Re: Perception that Unicode is 16-bit (was: Re: Surrogate space i

From: DougEwell2@cs.com
Date: Mon Feb 26 2001 - 11:17:27 EST


In a message dated 2001-02-26 02:01:51 Pacific Standard Time,
marco.cimarosti@essetre.it writes:

> Doug Ewell wrote:
> > A *script* like Latin or Cyrillic typically has many more
> > characters than any one language will ever use.
> > An *alphabet* is, by definition, language-specific.
>
> Hhmmm...
>
> We probably all agree that Chinese, Japanese and Korean share the "CJK
> script".
>
> But would you say, following your definition, that the subset of the CJK
> Script used to write Mandarin in Mainland China should be called "The
> Chinese Simplified *Alphabet*"?
>
> I know that the term "alphabet" is used in a similar manner in information
> theory, but this doesn't sound very fine to me when talking about writing
> systems.

As usual, I have used terminology when thinking and talking about alphabetic
scripts that does not apply to non-alphabetic scripts. The original
discussion was about the Latin script, and I dragged the Cyrillic script into
it. It was not intended to describe non-alphabetic scripts, although the
same situation may apply to them: { alphabet, abjad, syllabary } != script.

I can defend myself (in the slick lawyerly way) by pointing out that in my
statement above, I did not claim that every script has an alphabet as a
subset, only that -- echoing Peter Constable's original point -- an alphabet
is a subset of a script.
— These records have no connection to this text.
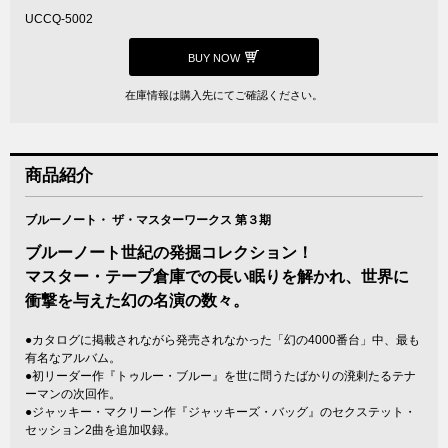
UCCQ-5002
BUY NOW
在庫情報は購入先にてご確認ください。
商品紹介
ブルーノート・ ザ・マスターワークス 第３期
ブルーノート世紀の発掘コレクション！
マスター・テープ倉庫での長い眠りを解かれ、世界に
衝撃を与えた幻の名演の数々。
●カタログに掲載されながら発売されなかった「幻の4000番台」中、最も
有名なアルバム。
●初リーダー作『トゥルー・ブルー』を世に問うたばかりの溌剌たるテナ
ーマンの次回作。
●ジャッキー・マクリーン作『ジャッキーズ・バッグ』のセクステット・
セッション2曲を追加収録。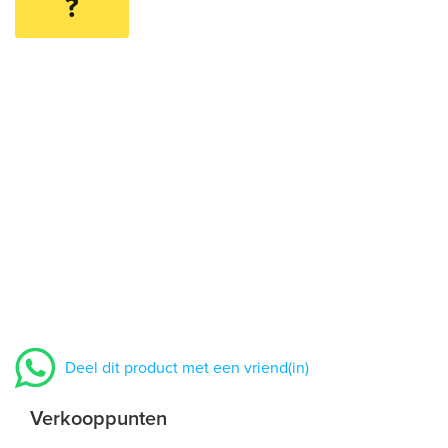
?
Deel dit product met een vriend(in)
Verkooppunten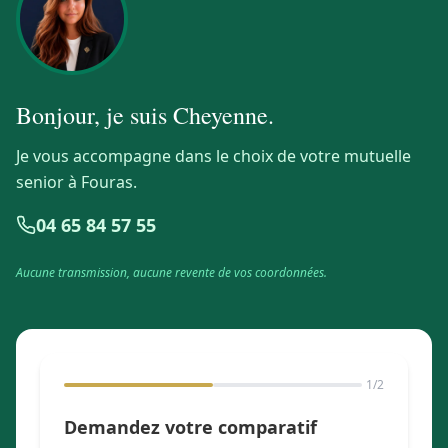
Bonjour, je suis
Cheyenne
.
Je vous accompagne dans le choix de votre mutuelle
senior à Fouras.
04 65 84 57 55
Aucune transmission, aucune revente de vos coordonnées.
1
/2
Demandez votre comparatif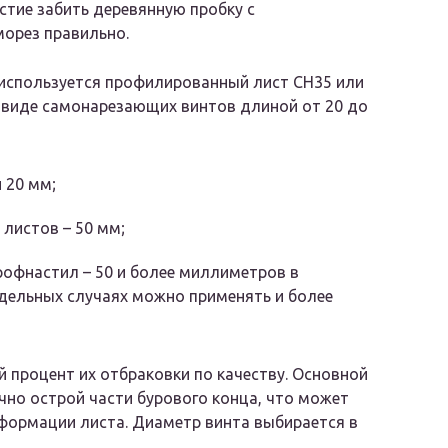
стие забить деревянную пробку с
морез правильно.
используется профилированный лист СН35 или
в виде самонарезающих винтов длиной от 20 до
 20 мм;
 листов – 50 мм;
рофнастил – 50 и более миллиметров в
тдельных случаях можно применять и более
 процент их отбраковки по качеству. Основной
чно острой части бурового конца, что может
еформации листа. Диаметр винта выбирается в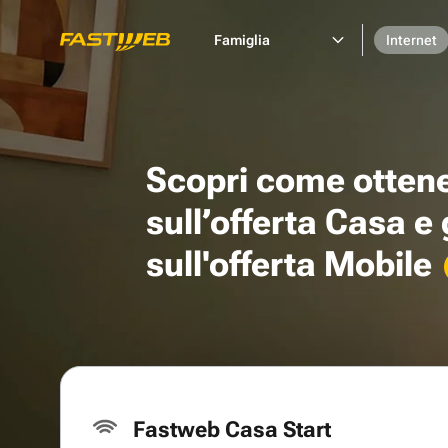
Famiglia
Internet
Scopri come otten
sull’offerta Casa e
sull'offerta Mobile
Fastweb Casa Start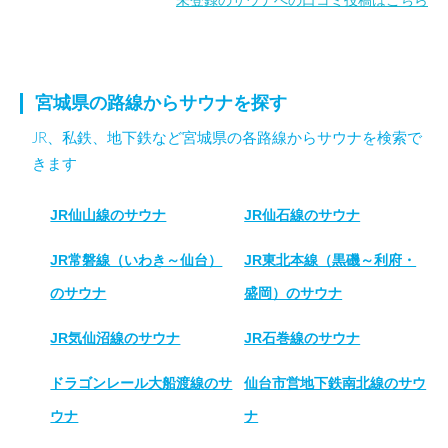
未登録のサウナへの口コミ投稿はこちら
宮城県の路線からサウナを探す
JR、私鉄、地下鉄など宮城県の各路線からサウナを検索で
きます
JR仙山線のサウナ
JR仙石線のサウナ
JR常磐線（いわき～仙台）
JR東北本線（黒磯～利府・
のサウナ
盛岡）のサウナ
JR気仙沼線のサウナ
JR石巻線のサウナ
ドラゴンレール大船渡線のサ
仙台市営地下鉄南北線のサウ
ウナ
ナ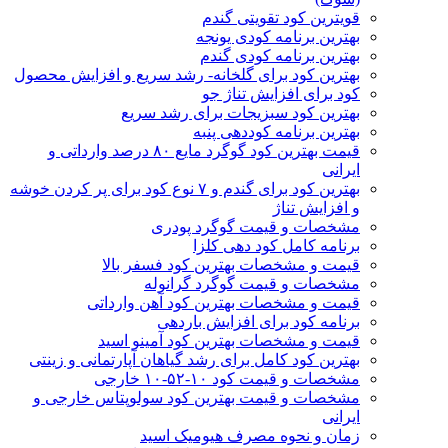
قویترین کود تقویتی گندم
بهترین برنامه کودی یونجه
بهترین برنامه کودی گندم
بهترین کود برای گلخانه- رشد سریع و افزایش محصول
کود برای افزایش تناژ جو
بهترین کود سبزیجات برای رشد سریع
بهترین برنامه کوددهی پنبه
قیمت بهترین کود گوگرد مایع ۸۰ درصد وارداتی و
ایرانی
بهترین کود برای گندم و ۷ نوع کود برای پر کردن خوشه
و افزایش تناژ
مشخصات و قیمت گوگرد پودری
برنامه کامل کود دهی کلزا
قیمت و مشخصات بهترین کود فسفر بالا
مشخصات و قیمت گوگرد گرانوله
قیمت و مشخصات بهترین کود آهن وارداتی
برنامه کود برای افزایش باردهی
قیمت و مشخصات بهترین کود آمینو اسید
بهترین کود کامل برای رشد گیاهان آپارتمانی و زینتی
مشخصات و قیمت کود ۱۰-۵۲-۱۰ خارجی
مشخصات و قیمت بهترین کود سولوپتاس خارجی و
ایرانی
زمان و نحوه مصرف هیومیک اسید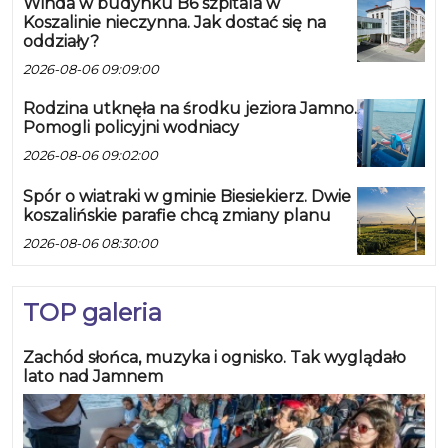
Winda w budynku B6 szpitala w
Koszalinie nieczynna. Jak dostać się na
oddziały?
2026-08-06 09:09:00
Rodzina utknęła na środku jeziora Jamno.
Pomogli policyjni wodniacy
2026-08-06 09:02:00
Spór o wiatraki w gminie Biesiekierz. Dwie
koszalińskie parafie chcą zmiany planu
2026-08-06 08:30:00
TOP galeria
Zachód słońca, muzyka i ognisko. Tak wyglądało
lato nad Jamnem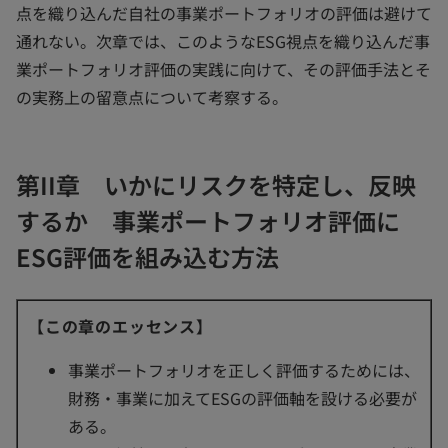
点を織り込んだ自社の事業ポートフォリオの評価は避けて
通れない。次章では、このようなESG視点を織り込んだ事
業ポートフォリオ評価の実践に向けて、その評価手法とそ
の実務上の留意点について考察する。
第II章 いかにリスクを特定し、反映
するか 事業ポートフォリオ評価に
ESG評価を組み込む方法
【この章のエッセンス】
事業ポートフォリオを正しく評価するためには、
財務・事業に加えてESGの評価軸を設ける必要が
ある。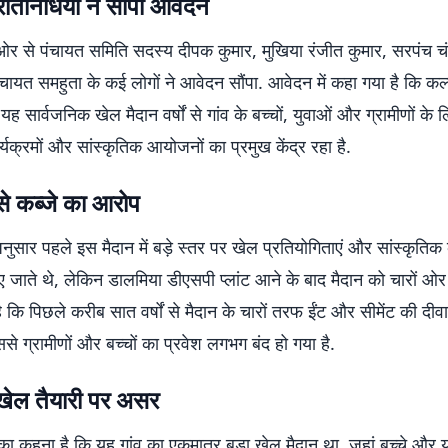
रतिनिधियों ने सौंपा आवेदन
ी ओर से पंचायत समिति सदस्य दीपक कुमार, मुखिया रंजीत कुमार, सरपंच च
ंचायत समहुता के कई लोगों ने आवेदन सौंपा. आवेदन में कहा गया है कि कल
यह सार्वजनिक खेल मैदान वर्षों से गांव के बच्चों, युवाओं और ग्रामीणों के
यक्रमों और सांस्कृतिक आयोजनों का प्रमुख केंद्र रहा है.
ं से कब्जे का आरोप
 अनुसार पहले इस मैदान में बड़े स्तर पर खेल प्रतियोगिताएं और सांस्कृतिक 
जाते थे, लेकिन डालमिया डीएसपी प्लांट आने के बाद मैदान को चारों ओर 
 कि पिछले करीब सात वर्षों से मैदान के चारों तरफ ईंट और सीमेंट की दी
ससे ग्रामीणों और बच्चों का प्रवेश लगभग बंद हो गया है.
 खेल तैयारी पर असर
ं का कहना है कि यह गांव का एकमात्र बड़ा खेल मैदान था, जहां बच्चे और यु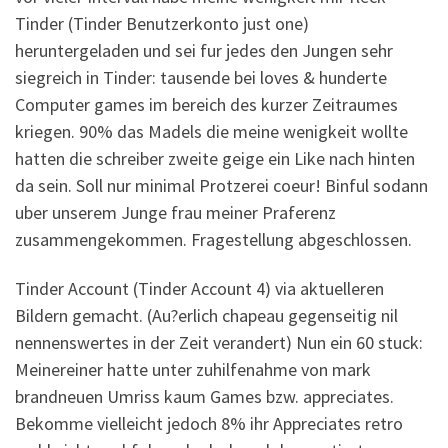
Tinder (Tinder Benutzerkonto just one)
heruntergeladen und sei fur jedes den Jungen sehr
siegreich in Tinder: tausende bei loves & hunderte
Computer games im bereich des kurzer Zeitraumes
kriegen. 90% das Madels die meine wenigkeit wollte
hatten die schreiber zweite geige ein Like nach hinten
da sein. Soll nur minimal Protzerei coeur! Binful sodann
uber unserem Junge frau meiner Praferenz
zusammengekommen. Fragestellung abgeschlossen.
Tinder Account (Tinder Account 4) via aktuelleren
Bildern gemacht. (Au?erlich chapeau gegenseitig nil
nennenswertes in der Zeit verandert) Nun ein 60 stuck:
Meinereiner hatte unter zuhilfenahme von mark
brandneuen Umriss kaum Games bzw. appreciates.
Bekomme vielleicht jedoch 8% ihr Appreciates retro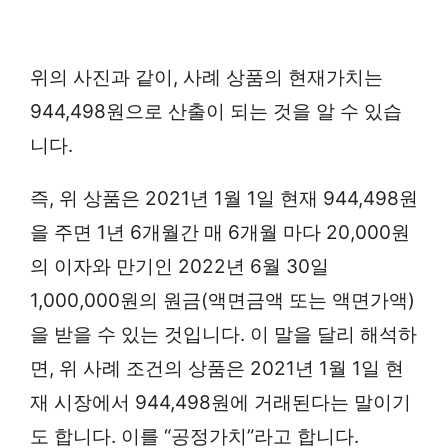
위의 사진과 같이, 사례 상품의 현재가치는
944,498원으로 산출이 되는 것을 알 수 있습
니다.
즉, 위 상품은 2021년 1월 1일 현재 944,498원
을 주면 1년 6개월간 매 6개월 마다 20,000원
의 이자와 만기인 2022년 6월 30일
1,000,000원의 원금(액면금액 또는 액면가액)
을 받을 수 있는 것입니다. 이 말을 달리 해석하
면, 위 사례 조건의 상품은 2021년 1월 1일 현
재 시장에서 944,498원에 거래된다는 말이기
도 합니다. 이를 “공정가치”라고 합니다.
So is an abjad or syllabary, for that matter. (Is
there an English-language term for the subset of the CJK ideographic script
that is used by a given language, say, Japanese?)

Also note that the "subsets" being discussed can in fact encompass the entire
script. As mentioned, there is no language that uses all the characters in
the Latin or Cyrillic scripts, but I would guess (on a Monday morning before
work) that the Maldivian (Dhihevi) alphabet uses the entire Thaana script.
The same might be true for many of the Indic scripts such as Tamil. I have
forgotten the mathematical term for a subset that contains the same items as
the main set, otherwise I would use it here.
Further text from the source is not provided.